What you give back must match the data exactly, minus the pictures.

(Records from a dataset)

=== Begin Enclosure ===

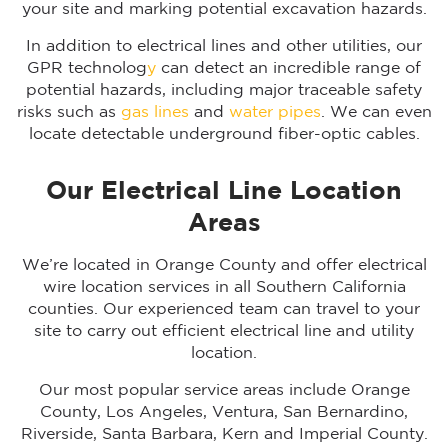
your site and marking potential excavation hazards.
In addition to electrical lines and other utilities, our
GPR technolog
y
can detect an incredible range of
potential hazards, including major traceable safety
risks such as
gas lines
and
water pipes
. We can even
locate detectable underground fiber-optic cables.
Our Electrical Line Location
Areas
We’re located in Orange County and offer electrical
wire location services in all Southern California
counties. Our experienced team can travel to your
site to carry out efficient electrical line and utility
location.
Our most popular service areas include Orange
County, Los Angeles, Ventura, San Bernardino,
Riverside, Santa Barbara, Kern and Imperial County.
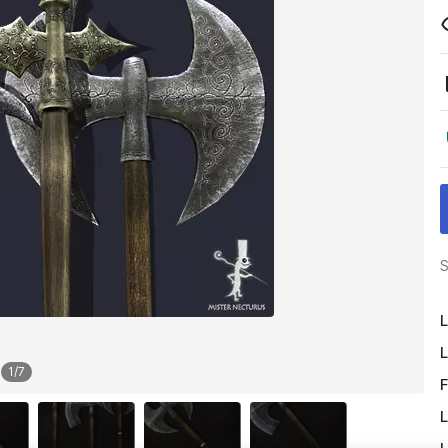
S
L
L
1
/
7
F
L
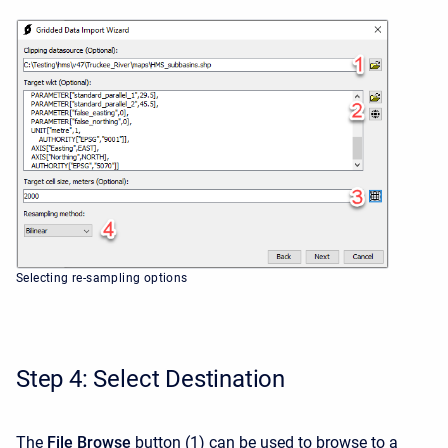
Selecting re-sampling options
Step 4: Select Destination
The
File Browse
button
(1) can be used to browse to a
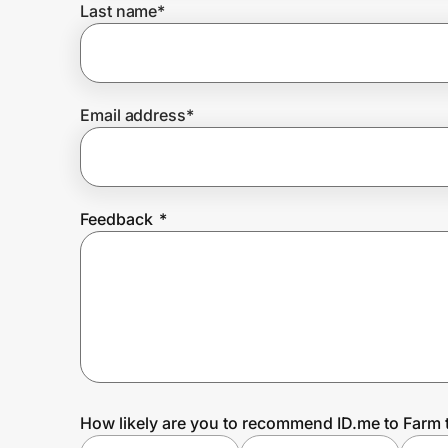
Last name
*
Prove it's you.
Email address
*
Create Wallet
Sign in
Feedback
*
How likely are you to recommend ID.me to Farm 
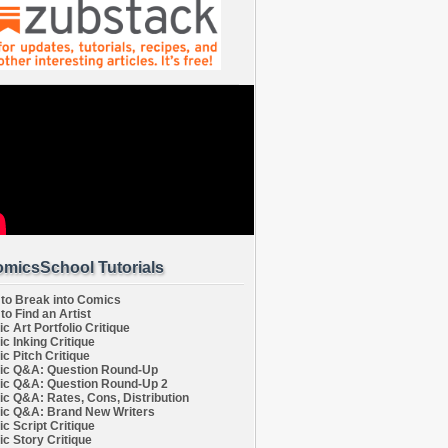
micsSchool Tutorials
to Break into Comics
to Find an Artist
c Art Portfolio Critique
c Inking Critique
c Pitch Critique
c Q&A: Question Round-Up
c Q&A: Question Round-Up 2
c Q&A: Rates, Cons, Distribution
c Q&A: Brand New Writers
c Script Critique
c Story Critique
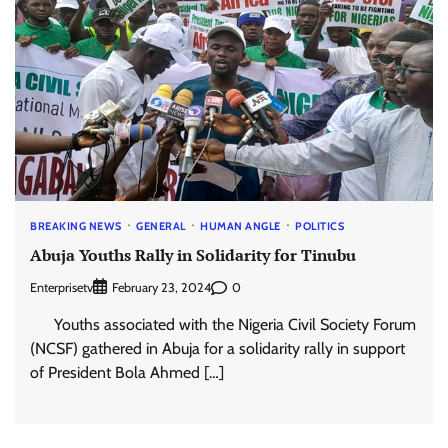
BREAKING NEWS
GENERAL
HUMAN ANGLE
POLITICS
Abuja Youths Rally in Solidarity for Tinubu
Enterprisetv
0
February 23, 2024
Youths associated with the Nigeria Civil Society Forum
(NCSF) gathered in Abuja for a solidarity rally in support
of President Bola Ahmed […]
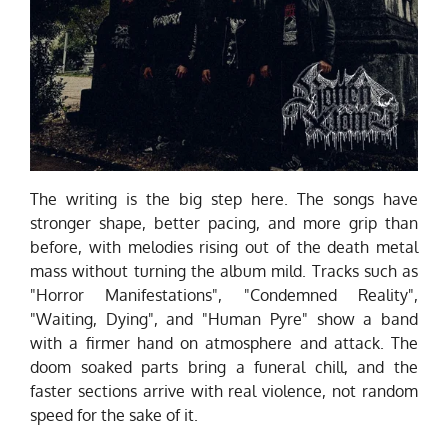
The writing is the big step here. The songs have
stronger shape, better pacing, and more grip than
before, with melodies rising out of the death metal
mass without turning the album mild. Tracks such as
"Horror Manifestations", "Condemned Reality",
"Waiting, Dying", and "Human Pyre" show a band
with a firmer hand on atmosphere and attack. The
doom soaked parts bring a funeral chill, and the
faster sections arrive with real violence, not random
speed for the sake of it.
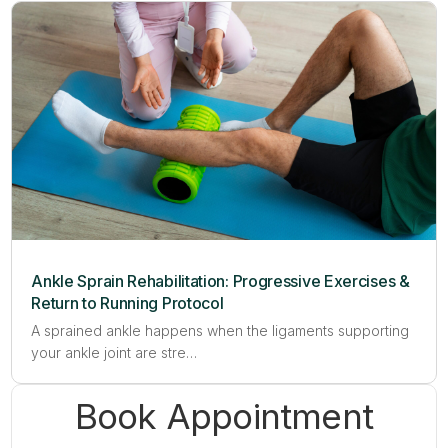
Ankle Sprain Rehabilitation: Progressive Exercises &
Return to Running Protocol
A sprained ankle happens when the ligaments supporting
your ankle joint are stre…
Book Appointment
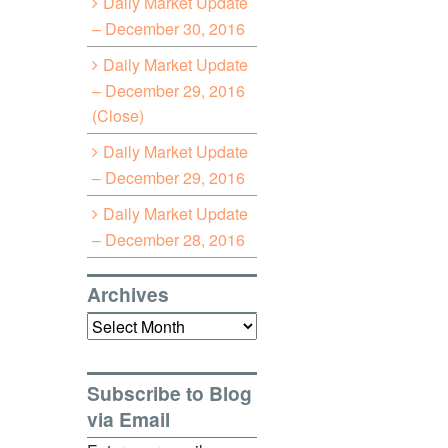
Daily Market Update
– December 30, 2016
Daily Market Update
– December 29, 2016
(Close)
Daily Market Update
– December 29, 2016
Daily Market Update
– December 28, 2016
Archives
Archives
Subscribe to Blog
via Email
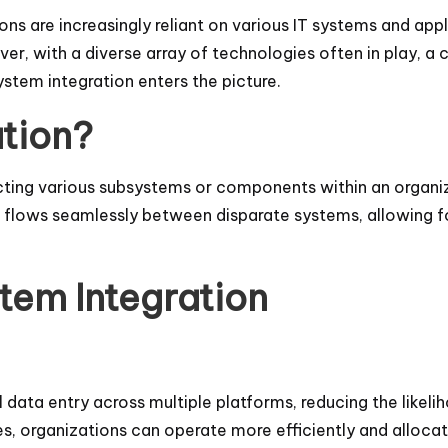
ons are increasingly reliant on various IT systems and app
r, with a diverse array of technologies often in play, a c
stem integration enters the picture.
ation?
cting various subsystems or components within an organi
ata flows seamlessly between disparate systems, allowing
tem Integration
data entry across multiple platforms, reducing the likeli
es, organizations can operate more efficiently and alloca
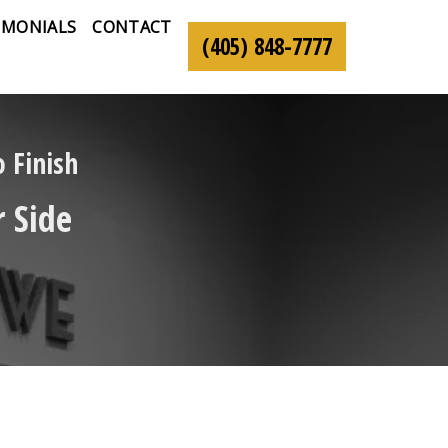
IMONIALS
CONTACT
(405) 848-7777
 Finish
 Side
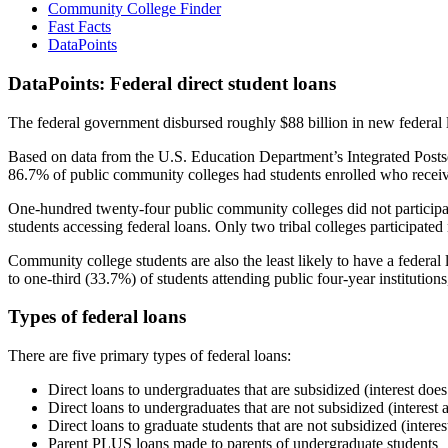
Community College Finder
Fast Facts
DataPoints
DataPoints: Federal direct student loans
The federal government disbursed roughly $88 billion in new federal l
Based on data from the U.S. Education Department’s Integrated Posts
86.7% of public community colleges had students enrolled who receiv
One-hundred twenty-four public community colleges did not participat
students accessing federal loans. Only two tribal colleges participated
Community college students are also the least likely to have a feder
to one-third (33.7%) of students attending public four-year institutions
Types of federal loans
There are five primary types of federal loans:
Direct loans to undergraduates that are subsidized (interest does
Direct loans to undergraduates that are not subsidized (interest 
Direct loans to graduate students that are not subsidized (interes
Parent PLUS loans made to parents of undergraduate students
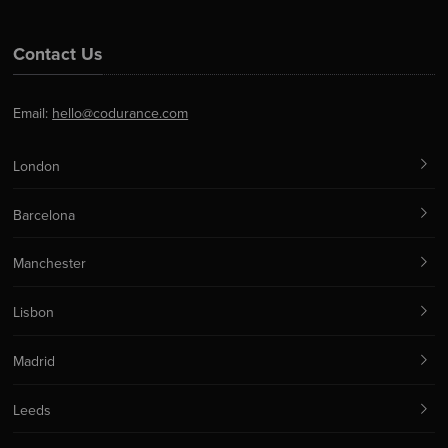
Contact Us
Email:
hello@codurance.com
London
Barcelona
Manchester
Lisbon
Madrid
Leeds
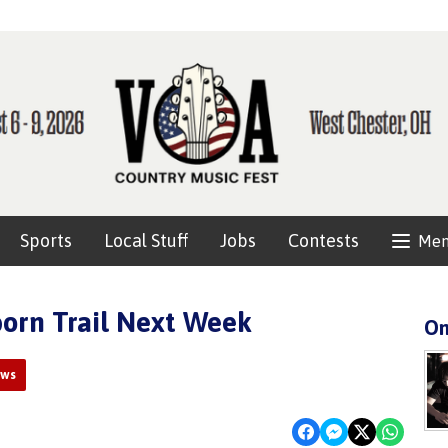
Sports
Local Stuff
Jobs
Contests
Me
orn Trail Next Week
On
ews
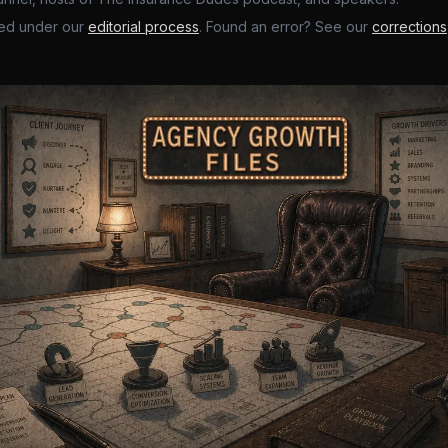
ed under our
editorial process
. Found an error? See our
corrections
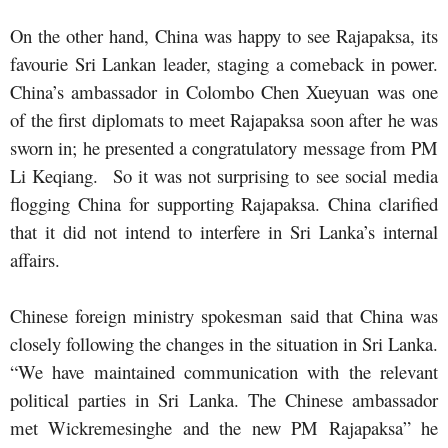
On the other hand, China was happy to see Rajapaksa, its
favourie Sri Lankan leader, staging a comeback in power.
China’s ambassador in Colombo Chen Xueyuan was one
of the first diplomats to meet Rajapaksa soon after he was
sworn in; he presented a congratulatory message from PM
Li Keqiang. So it was not surprising to see social media
flogging China for supporting Rajapaksa. China clarified
that it did not intend to interfere in Sri Lanka’s internal
affairs.
Chinese foreign ministry spokesman said that China was
closely following the changes in the situation in Sri Lanka.
“We have maintained communication with the relevant
political parties in Sri Lanka. The Chinese ambassador
met Wickremesinghe and the new PM Rajapaksa” he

=== End Enclosure ===

■ **EXPECTED ANSWER**
your site and marking potential excavation hazards.
In addition to electrical lines and other utilities, our
GPR technolog
y
can detect an incredible range of
potential hazards, including major traceable safety
risks such as
gas lines
and
water pipes
. We can even
locate detectable underground fiber-optic cables.
Our Electrical Line Location
Areas
We’re located in Orange County and offer electrical
wire location services in all Southern California
counties. Our experienced team can travel to your
site to carry out efficient electrical line and utility
location.
Our most popular service areas include Orange
County, Los Angeles, Ventura, San Bernardino,
Riverside, Santa Barbara, Kern and Imperial County.
S
L
L
1
/
7
F
L
Selecting re-sampling options
Step 4: Select Destination
The
File Browse
button
(1) can be used to browse to a
Last name
*
Prove it's you.
Email address
*
Create Wallet
Sign in
Feedback
*
How likely are you to recommend ID.me to Farm 
micsSchool Tutorials
to Break into Comics
to Find an Artist
c Art Portfolio Critique
c Inking Critique
c Pitch Critique
c Q&A: Question Round-Up
c Q&A: Question Round-Up 2
c Q&A: Rates, Cons, Distribution
c Q&A: Brand New Writers
c Script Critique
c Story Critique
BREAKING NEWS
GENERAL
HUMAN ANGLE
POLITICS
Abuja Youths Rally in Solidarity for Tinubu
Enterprisetv
0
February 23, 2024
Youths associated with the Nigeria Civil Society Forum
(NCSF) gathered in Abuja for a solidarity rally in support
of President Bola Ahmed […]
The writing is the big step here. The songs have
stronger shape, better pacing, and more grip than
before, with melodies rising out of the death metal
mass without turning the album mild. Tracks such as
"Horror Manifestations", "Condemned Reality",
"Waiting, Dying", and "Human Pyre" show a band
with a firmer hand on atmosphere and attack. The
doom soaked parts bring a funeral chill, and the
faster sections arrive with real violence, not random
speed for the sake of it.
Ankle Sprain Rehabilitation: Progressive Exercises &
Return to Running Protocol
A sprained ankle happens when the ligaments supporting
your ankle joint are stre…
Book Appointment
Daily Market Update
– December 30, 2016
Daily Market Update
– December 29, 2016
(Close)
Daily Market Update
– December 29, 2016
Daily Market Update
– December 28, 2016
Archives
Archives
Subscribe to Blog
via Email
ons are increasingly reliant on various IT systems and app
r, with a diverse array of technologies often in play, a c
stem integration enters the picture.
ation?
cting various subsystems or components within an organi
ata flows seamlessly between disparate systems, allowing
tem Integration
data entry across multiple platforms, reducing the likeli
es, organizations can operate more efficiently and alloca
IMONIALS
CONTACT
(405) 848-7777
 Finish
 Side
Community College Finder
Fast Facts
DataPoints
DataPoints: Federal direct student loans
The federal government disbursed roughly $88 billion in new federal l
Based on data from the U.S. Education Department’s Integrated Posts
86.7% of public community colleges had students enrolled who receiv
One-hundred twenty-four public community colleges did not participat
students accessing federal loans. Only two tribal colleges participated
Community college students are also the least likely to have a feder
to one-third (33.7%) of students attending public four-year institutions
Types of federal loans
There are five primary types of federal loans:
Direct loans to undergraduates that are subsidized (interest does
Direct loans to undergraduates that are not subsidized (interest 
Direct loans to graduate students that are not subsidized (interes
Parent PLUS loans made to parents of undergraduate students
Contact Us
Email:
hello@codurance.com
London
Barcelona
Manchester
Lisbon
Madrid
Leeds
Sports
Local Stuff
Jobs
Contests
Me
orn Trail Next Week
On
ews
ed under our
editorial process
. Found an error? See our
corrections
On the other hand, China was happy to see Rajapaksa, its
favourie Sri Lankan leader, staging a comeback in power.
China’s ambassador in Colombo Chen Xueyuan was one
of the first diplomats to meet Rajapaksa soon after he was
sworn in; he presented a congratulatory message from PM
Li Keqiang. So it was not surprising to see social media
flogging China for supporting Rajapaksa. China clarified
that it did not intend to interfere in Sri Lanka’s internal
affairs.
Chinese foreign ministry spokesman said that China was
closely following the changes in the situation in Sri Lanka.
“We have maintained communication with the relevant
political parties in Sri Lanka. The Chinese ambassador
met Wickremesinghe and the new PM Rajapaksa” he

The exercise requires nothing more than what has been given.